Les travaux commencent dès 1912. Deux équipes distinctes creusent de chaque côté de la montagne et se rejoignent avec une étonnante précision, à la fin de 1913, à près de 200 mètres de profondeur sous la montagne. L’équivalent d’un immeuble de 20 étages. La Première Guerre mondiale va ralentir les travaux d’aménagement du tunnel et des voies.

C’est finalement le 21 octobre 1918 que CNR inaugure le tunnel et sa liaison Montréal-Ottawa, dont les convois sont tirés à travers le tunnel par une locomotive électrique, une rareté. Les locomotives au charbon ou au diesel n’y sont pas admises. La ligne entière est électrifiée – c’est la première ligne de train de banlieue entièrement électrique en Amérique du Nord.

L’événement fait la une de La Presse du jour, entre la guerre et la pandémie de grippe espagnole. Le lendemain, dans le même journal, au-dessus d’une publicité soulignant l’inauguration du tunnel, on peut voir une publicité de capsules à base de créosote, d’eucalyptol et de térébène pour prévenir les « attaques » de grippe.

Lorsque CNR et d’autres entreprises ferroviaires fusionnent pour former le Canadien National (CN), en 1923, commence un âge d’or du transport par passager qui durera presque 40 ans, et qui ne commencera à s’estomper qu’avec la démocratisation de l’automobile.

Sauvetage

Jusqu’au milieu des années 60, la popularité du train de Deux-Montagnes ne se dément pas. Sa fréquentation atteint 9 millions de déplacements en 1965, un sommet qui ne sera jamais égalé, et ce, même dans les meilleures années du train de banlieue, entre 2000 et 2010.
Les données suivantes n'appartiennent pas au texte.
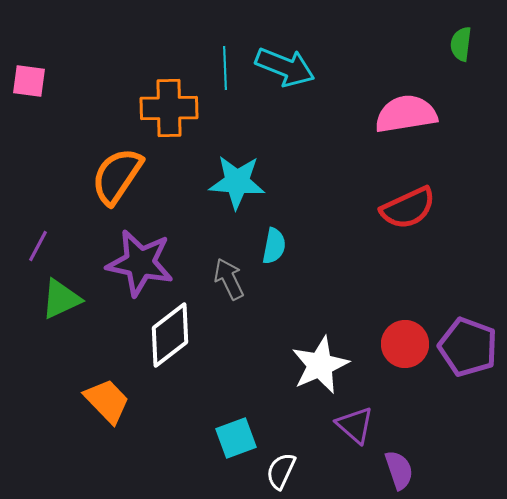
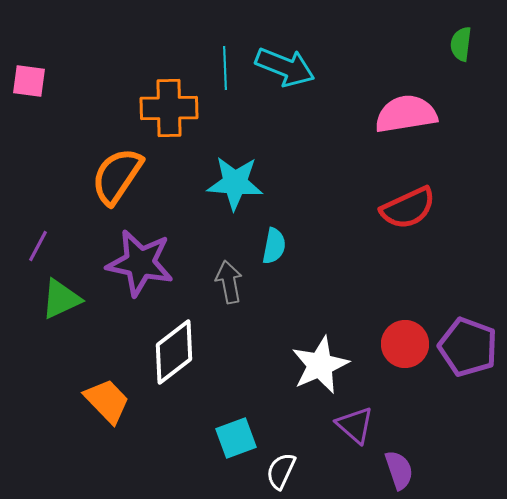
cyan star: moved 2 px left, 1 px down
gray arrow: moved 3 px down; rotated 15 degrees clockwise
white diamond: moved 4 px right, 17 px down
Dix ans plus tard, l’achalandage a fondu de moitié. En 1976, le CN annonce au gouvernement du Québec son intention de mettre graduellement fin au service de trains de passagers, en 1980. En 1982, Québec confie l’exploitation du train de Deux-Montagnes et celle du train de Rigaud, exploité par le Canadien Pacifique (CP), à la Société de transport de la Communauté urbaine de Montréal (STCUM), ancêtre de la STM d’aujourd’hui, pendant qu’on décide de leur sort.

La modernisation des installations électriques, la reconstruction complète de la ligne de Deux-Montagnes et l’achat de nouvelles voitures Bombardier, un projet finalisé en 1995 au coût de 300 millions, relanceront rapidement l’attrait de ce moyen de transport.

Déclin

En 2010, l’achalandage frôlera les 8 millions de déplacements sur la ligne de Deux-Montagnes, mais le ver est dans le fruit et le déclin est brutal. Les trains sont bondés et ne répondent pas à la demande de services. Les usagers s’entassent comme des sardines dans les voitures. Les voitures tombent en panne à répétition, usées par le manque d’entretien.
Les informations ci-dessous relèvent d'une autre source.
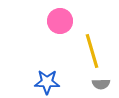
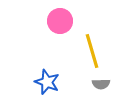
blue star: rotated 20 degrees clockwise
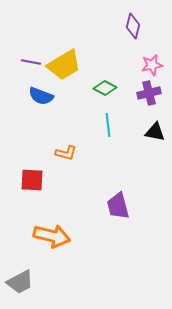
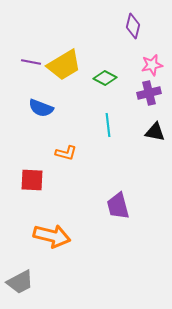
green diamond: moved 10 px up
blue semicircle: moved 12 px down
L’AMT projette de doubler des tronçons de voies pour ajouter des départs, de sécuriser le tunnel pour y faire passer plus de trains, de mettre en service des voitures à deux étages pour augmenter la clientèle et améliorer le confort des passagers. Rien de tout cela ne se matérialisera.
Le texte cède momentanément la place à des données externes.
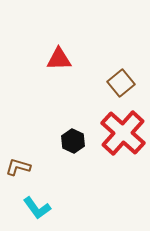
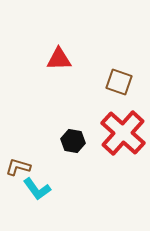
brown square: moved 2 px left, 1 px up; rotated 32 degrees counterclockwise
black hexagon: rotated 15 degrees counterclockwise
cyan L-shape: moved 19 px up
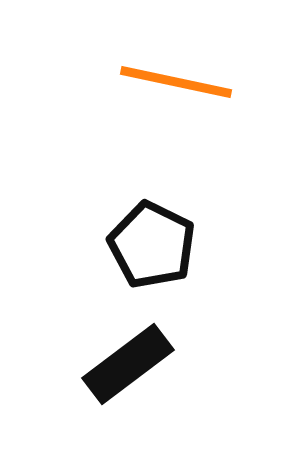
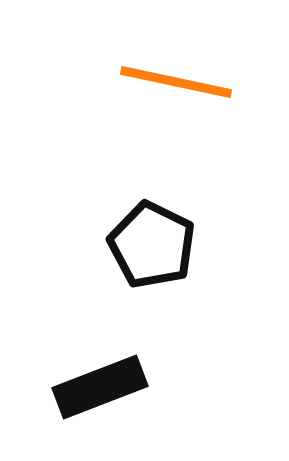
black rectangle: moved 28 px left, 23 px down; rotated 16 degrees clockwise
L’annonce du remplacement du train par le REM, en 2016, a sonné le glas des projets, et accéléré la désertion des usagers, mais c’est l’épidémie de COVID-19 qui a achevé son quasi-abandon. Selon exo, l’organisme responsable des trains de banlieue, l’achalandage du réseau a chuté de 95 % par rapport à l’an dernier. On ne fait plus le décompte de passagers. Mais à titre d’exemple, on a dû évacuer un train plus tôt cette semaine en pleine heure de pointe du matin.

Il y avait en tout et pour tout 27 passagers à bord.